It’s no secret that the pandemic has prompted many people to buy a second home in a sought-after vacation spot. It has also led to a decrease in the supply of housing and a surge in prices in many resort areas, especially in the most desirable locations.
Those who have been excluded from the individual ownership market have generally looked into the vacation condominium market, which has traditionally consisted of timeshares, timeshares, private residence clubs, and destination clubs. They have also done very well over the past year.
Now come Pacaso, a Silicon Valley startup that focuses on the high-end vacation condominium market. The Pacaso model is the closest to fractional real estate ownership, offering an ownership interest in one property with others so that the costs can be shared. Each owner has an equal share of the land title and shares maintenance and taxes. The condominium can allow access to the house for several weeks, depending on the number of owners. As a concept, it has been around for twenty years and is being used successfully to sell townhouses and condos in ski resorts and seaside communities.
This is where Pacaso is a little different. The company buys single family homes in desirable luxury communities that are unique properties, not cookie-cutter condos and townhouses. They equip and decorate each home with high-end furniture and state-of-the-art appliances, using professional interior designers. For the most part, these are luxury properties worth $ 1 million and more.
They then sell the subdivided property of each property to a maximum of eight owners, who each buy a share. A single action includes approximately 44 overnight stays per year. As a stock owner, you are also guaranteed a “special date” per year, which includes Independence Day, Christmas and other federal holidays. If a buyer wants more ownership, they can buy up to four shares, which would mean owning half the house.
Unlike a timeshare, this is an actual real estate purchase and the value of the property is tied to the local real estate market. If an owner decides to sell at some point, he or she can benefit from the increased value of a property. It’s not a VRBO or AirBnB style purchase, the company says. Pacaso promises exclusive use by owners and their guests, and stresses that the property will not enter a rental pool.

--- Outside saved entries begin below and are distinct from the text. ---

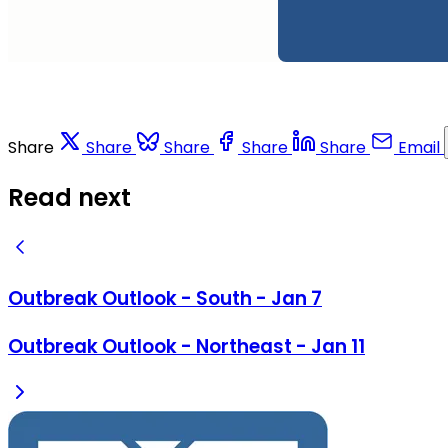
Share
Share
Share
Share
Share
Email
Read next
Outbreak Outlook - South - Jan 7
Outbreak Outlook - Northeast - Jan 11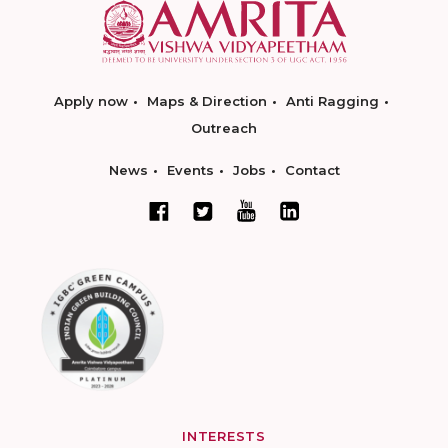
Apply now
Maps & Direction
Anti Ragging
Outreach
News
Events
Jobs
Contact
INTERESTS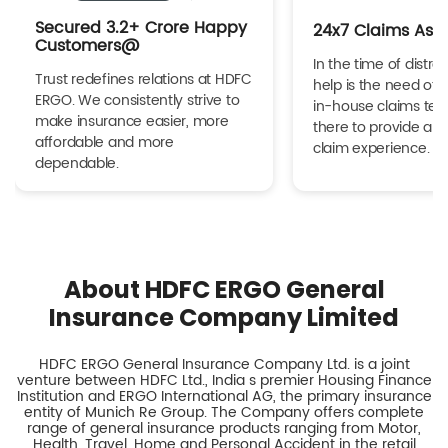
Secured 3.2+ Crore Happy
24x7 Claims Ass
Customers@
In the time of distres
Trust redefines relations at HDFC
help is the need of 
ERGO. We consistently strive to
in-house claims tea
make insurance easier, more
there to provide a h
affordable and more
claim experience.
dependable.
About HDFC ERGO General
Insurance Company Limited
HDFC ERGO General Insurance Company Ltd. is a joint
venture between HDFC Ltd., India s premier Housing Finance
Institution and ERGO International AG, the primary insurance
entity of Munich Re Group. The Company offers complete
range of general insurance products ranging from Motor,
Health, Travel, Home and Personal Accident in the retail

In terms of stays, Pacaso allows you to plan from 8 days to 24 months in advance. Short stays can be booked two days in advance.
Pacaso currently has homes available in more than a dozen markets, with a focus on communities where the cost of entry can be otherwise prohibitive. They include Aspen, Palm Springs, Napa-Sonoma, Telluride, and Park City.

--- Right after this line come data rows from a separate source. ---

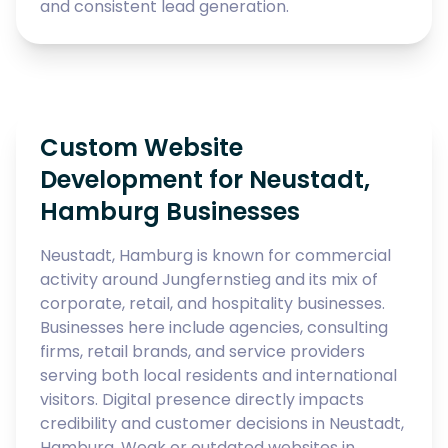
and consistent lead generation.
Custom Website
Development for Neustadt,
Hamburg Businesses
Neustadt, Hamburg is known for commercial
activity around Jungfernstieg and its mix of
corporate, retail, and hospitality businesses.
Businesses here include agencies, consulting
firms, retail brands, and service providers
serving both local residents and international
visitors. Digital presence directly impacts
credibility and customer decisions in Neustadt,
Hamburg. Weak or outdated websites in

The prices are, frankly, high, reflecting the exclusivity and high real estate values in the markets they have chosen. The prices listed reflect the cost of buying the home. For example, a share in a five bedroom house in Breckenridge, Colorado is $ 593,000 while $ 725,000 will get you a share of ownership in a five bedroom house in the Old Las Palmas neighborhood of Palm Springs, with a pool, tennis court and putting green on its enclosed one acre lot. For ocean lovers, a share in a three-bedroom beach house in La Jolla, California with a rooftop infinity pool is $ 1,151,000. The total value of the La Jolla home, according to Pacaso, is $ 8,250,000.

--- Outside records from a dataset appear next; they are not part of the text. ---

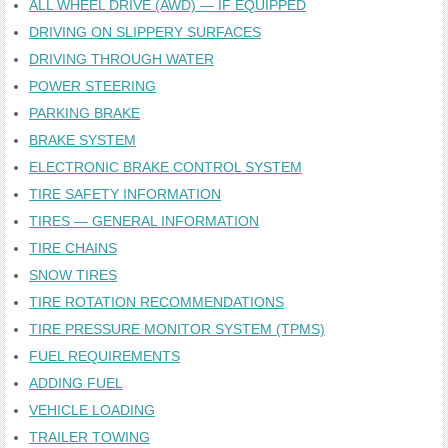
ALL WHEEL DRIVE (AWD) — IF EQUIPPED
DRIVING ON SLIPPERY SURFACES
DRIVING THROUGH WATER
POWER STEERING
PARKING BRAKE
BRAKE SYSTEM
ELECTRONIC BRAKE CONTROL SYSTEM
TIRE SAFETY INFORMATION
TIRES — GENERAL INFORMATION
TIRE CHAINS
SNOW TIRES
TIRE ROTATION RECOMMENDATIONS
TIRE PRESSURE MONITOR SYSTEM (TPMS)
FUEL REQUIREMENTS
ADDING FUEL
VEHICLE LOADING
TRAILER TOWING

Naturally, there are real estate transaction fees and Pacaso service fees that cover the aggregation of buyers (finding and verifying qualified owners) and the formation of the LLC, including legal fees. Pacaso offers financing of up to 50% of their purchase through Pacaso’s banking partners, as well as financing costs assessed at closing. There are also running expenses such as property management and repairs associated with the property.
Is Pacaso the wave of the future secondary property? Considering that it started in October 2020 and achieved unicorn status faster than any other company in history, with a valuation north of $ 1 billion, it probably deserves your attention.